Key value for chemical safety assessment

Additional information

There exist the following mutagenicity studies with full reliability:

- in-vitro gene mutation in bacteria (Zeiger et al. 1992),

- in-vitro gene mutation in mammalian cells (Stone, 2010) and the

- in-vivo micronucleus test (NTP, 2000).

The in-vitro micronucleus test (Gibson et al. 1997) has also a sufficient but no full reliability.

Not sufficiently reliable are the sudies of Kerckaert et al. (1996), cell transformation test in SHE cells, and of Duerksen-Hughes et al. (1999), p53 induction in vitro. They used no standard study protocol and the specificity and selectivity of their test system has not been proven sufficiently reliable, therefore these 2 studies are ignored.

Husgavfel-Pursiainen et al. (1990) published results from a sister-chromatid exchange study and a chromosome aberration study in GaAs exposed CHO cells. Both studies showed negative results.
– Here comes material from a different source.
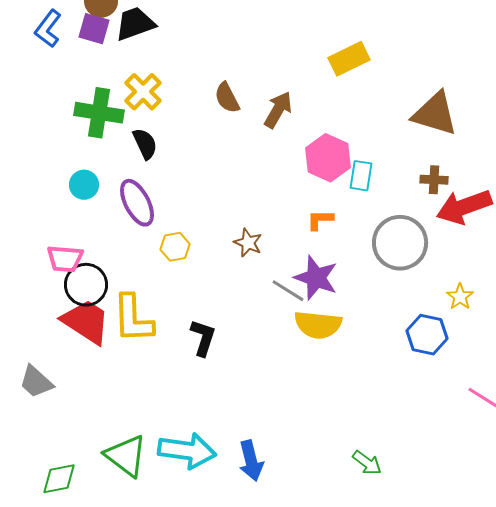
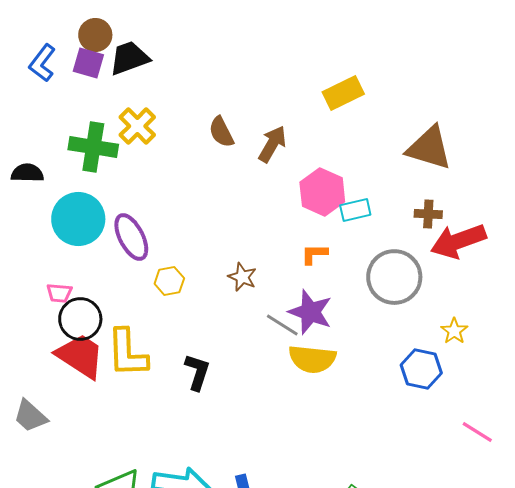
black semicircle: (145, 144) -> (27, 173), moved, turned -64
cyan rectangle: (361, 176) -> (355, 210), turned 68
cyan circle: (84, 185) -> (78, 219), size x1.8
pink trapezoid: (65, 259) -> (59, 293), size x0.7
However, these studies were considered as not assignable and could not be evaluated for their reliability due to availability as abstracts only.

The studies with sufficient reliability are negative and clearly show that GaAs is not mutagenic or genotoxic.


Short description of key information:
The following mutagenicity studies with sufficient reliability are available: in-vitro gene mutation in bacteria (Zeiger et al. 1992), in-vitro micronucleus test (Gibson et al. 1997), in-vitro gene mutation in mammalian cells (Stone, 2010) and in-vivo micronucleus test (NTP, 2000).

All study results are negative for the respective endpoints. In conclusion, the results of these studies clearly show that GaAs is not mutagenic or genotoxic. A classification with regard to genotoxicity is not required.

Endpoint Conclusion: No adverse effect observed (negative)

Justification for classification or non-classification

Results of the studies with sufficient reliability are negative and clearly show that GaAs has no genotoxic or mutagenic effects.

Therefore a classification according to CLP regulation (and of course according to Directive 67/548/EEC) and subsequent regulations with regard to mutagenicity or genotoxicity is not required.